Instructions for the task |
Exactly as written, return every line of the data below.

(Pixel coordinate grounding data)
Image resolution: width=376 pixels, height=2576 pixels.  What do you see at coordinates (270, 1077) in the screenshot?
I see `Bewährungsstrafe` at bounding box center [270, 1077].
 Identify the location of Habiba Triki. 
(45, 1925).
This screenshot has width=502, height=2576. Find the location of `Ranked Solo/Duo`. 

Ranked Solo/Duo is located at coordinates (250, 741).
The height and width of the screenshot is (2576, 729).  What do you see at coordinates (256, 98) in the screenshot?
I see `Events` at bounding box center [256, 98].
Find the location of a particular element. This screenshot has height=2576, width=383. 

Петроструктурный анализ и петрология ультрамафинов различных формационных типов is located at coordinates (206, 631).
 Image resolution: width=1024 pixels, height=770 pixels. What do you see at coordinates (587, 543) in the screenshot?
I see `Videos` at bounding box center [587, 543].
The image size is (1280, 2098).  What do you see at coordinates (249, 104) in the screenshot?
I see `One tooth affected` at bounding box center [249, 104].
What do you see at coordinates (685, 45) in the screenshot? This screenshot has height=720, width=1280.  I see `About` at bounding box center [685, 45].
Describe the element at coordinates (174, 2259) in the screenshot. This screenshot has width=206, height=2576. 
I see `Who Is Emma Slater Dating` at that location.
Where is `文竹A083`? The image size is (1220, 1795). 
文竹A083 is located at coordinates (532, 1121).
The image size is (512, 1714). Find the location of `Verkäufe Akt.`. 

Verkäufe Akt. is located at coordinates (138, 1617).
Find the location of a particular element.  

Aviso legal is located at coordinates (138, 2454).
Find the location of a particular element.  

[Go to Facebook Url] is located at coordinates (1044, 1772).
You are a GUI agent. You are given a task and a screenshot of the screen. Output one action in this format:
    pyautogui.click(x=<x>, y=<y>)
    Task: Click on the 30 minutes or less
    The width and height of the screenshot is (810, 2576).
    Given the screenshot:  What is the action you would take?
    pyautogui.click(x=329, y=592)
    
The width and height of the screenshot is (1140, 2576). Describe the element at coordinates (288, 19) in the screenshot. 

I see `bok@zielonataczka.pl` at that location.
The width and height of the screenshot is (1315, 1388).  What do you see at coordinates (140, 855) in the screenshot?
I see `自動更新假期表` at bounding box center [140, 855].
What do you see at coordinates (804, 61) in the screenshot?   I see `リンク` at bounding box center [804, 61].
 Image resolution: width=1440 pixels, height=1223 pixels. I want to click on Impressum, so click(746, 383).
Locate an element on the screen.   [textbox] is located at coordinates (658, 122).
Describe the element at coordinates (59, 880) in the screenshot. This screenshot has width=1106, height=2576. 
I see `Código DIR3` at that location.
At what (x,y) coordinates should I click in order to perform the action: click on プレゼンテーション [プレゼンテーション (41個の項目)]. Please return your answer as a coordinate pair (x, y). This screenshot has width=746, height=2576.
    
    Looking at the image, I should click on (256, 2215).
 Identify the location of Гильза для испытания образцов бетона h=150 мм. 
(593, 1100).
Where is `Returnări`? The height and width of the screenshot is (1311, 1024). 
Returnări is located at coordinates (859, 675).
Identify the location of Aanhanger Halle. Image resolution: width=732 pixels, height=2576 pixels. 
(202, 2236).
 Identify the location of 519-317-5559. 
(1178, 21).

Written response |
Image resolution: width=376 pixels, height=2576 pixels.  What do you see at coordinates (270, 1077) in the screenshot?
I see `Bewährungsstrafe` at bounding box center [270, 1077].
 Identify the location of Habiba Triki. 
(45, 1925).
This screenshot has width=502, height=2576. Find the location of `Ranked Solo/Duo`. 

Ranked Solo/Duo is located at coordinates (250, 741).
The height and width of the screenshot is (2576, 729).  What do you see at coordinates (256, 98) in the screenshot?
I see `Events` at bounding box center [256, 98].
Find the location of a particular element. This screenshot has height=2576, width=383. 

Петроструктурный анализ и петрология ультрамафинов различных формационных типов is located at coordinates (206, 631).
 Image resolution: width=1024 pixels, height=770 pixels. What do you see at coordinates (587, 543) in the screenshot?
I see `Videos` at bounding box center [587, 543].
The image size is (1280, 2098).  What do you see at coordinates (249, 104) in the screenshot?
I see `One tooth affected` at bounding box center [249, 104].
What do you see at coordinates (685, 45) in the screenshot? This screenshot has height=720, width=1280.  I see `About` at bounding box center [685, 45].
Describe the element at coordinates (174, 2259) in the screenshot. This screenshot has width=206, height=2576. 
I see `Who Is Emma Slater Dating` at that location.
Where is `文竹A083`? The image size is (1220, 1795). 
文竹A083 is located at coordinates (532, 1121).
The image size is (512, 1714). Find the location of `Verkäufe Akt.`. 

Verkäufe Akt. is located at coordinates (138, 1617).
Find the location of a particular element.  

Aviso legal is located at coordinates (138, 2454).
Find the location of a particular element.  

[Go to Facebook Url] is located at coordinates (1044, 1772).
You are a GUI agent. You are given a task and a screenshot of the screen. Output one action in this format:
    pyautogui.click(x=<x>, y=<y>)
    Task: Click on the 30 minutes or less
    The width and height of the screenshot is (810, 2576).
    Given the screenshot:  What is the action you would take?
    pyautogui.click(x=329, y=592)
    
The width and height of the screenshot is (1140, 2576). Describe the element at coordinates (288, 19) in the screenshot. 

I see `bok@zielonataczka.pl` at that location.
The width and height of the screenshot is (1315, 1388).  What do you see at coordinates (140, 855) in the screenshot?
I see `自動更新假期表` at bounding box center [140, 855].
What do you see at coordinates (804, 61) in the screenshot?   I see `リンク` at bounding box center [804, 61].
 Image resolution: width=1440 pixels, height=1223 pixels. I want to click on Impressum, so click(746, 383).
Locate an element on the screen.   [textbox] is located at coordinates (658, 122).
Describe the element at coordinates (59, 880) in the screenshot. This screenshot has width=1106, height=2576. 
I see `Código DIR3` at that location.
At what (x,y) coordinates should I click in order to perform the action: click on プレゼンテーション [プレゼンテーション (41個の項目)]. Please return your answer as a coordinate pair (x, y). This screenshot has width=746, height=2576.
    
    Looking at the image, I should click on (256, 2215).
 Identify the location of Гильза для испытания образцов бетона h=150 мм. 
(593, 1100).
Where is `Returnări`? The height and width of the screenshot is (1311, 1024). 
Returnări is located at coordinates (859, 675).
Identify the location of Aanhanger Halle. Image resolution: width=732 pixels, height=2576 pixels. 
(202, 2236).
 Identify the location of 519-317-5559. 
(1178, 21).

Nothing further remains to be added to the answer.